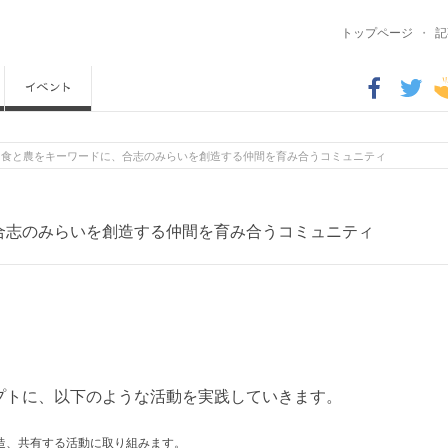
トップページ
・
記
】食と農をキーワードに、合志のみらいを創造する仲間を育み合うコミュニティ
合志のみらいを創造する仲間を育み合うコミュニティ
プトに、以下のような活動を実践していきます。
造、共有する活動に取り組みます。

+ + + + +

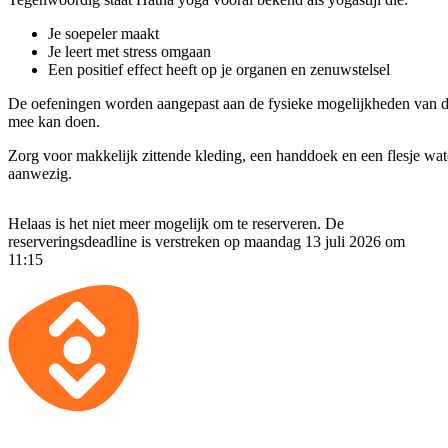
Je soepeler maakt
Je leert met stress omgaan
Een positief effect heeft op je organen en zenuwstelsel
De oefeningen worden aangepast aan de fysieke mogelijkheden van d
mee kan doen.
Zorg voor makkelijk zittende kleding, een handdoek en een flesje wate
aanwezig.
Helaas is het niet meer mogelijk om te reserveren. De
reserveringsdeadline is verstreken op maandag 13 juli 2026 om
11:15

+ + + + +

§ **TRY IT**:
Lines containing the string "合志のみらいを創造する仲間を育み合うコミュニティ" are the ones to copy from the entries above.

§ **OUTPUT OF THE EXERCISE**:
】食と農をキーワードに、合志のみらいを創造する仲間を育み合うコミュニティ
合志のみらいを創造する仲間を育み合うコミュニティ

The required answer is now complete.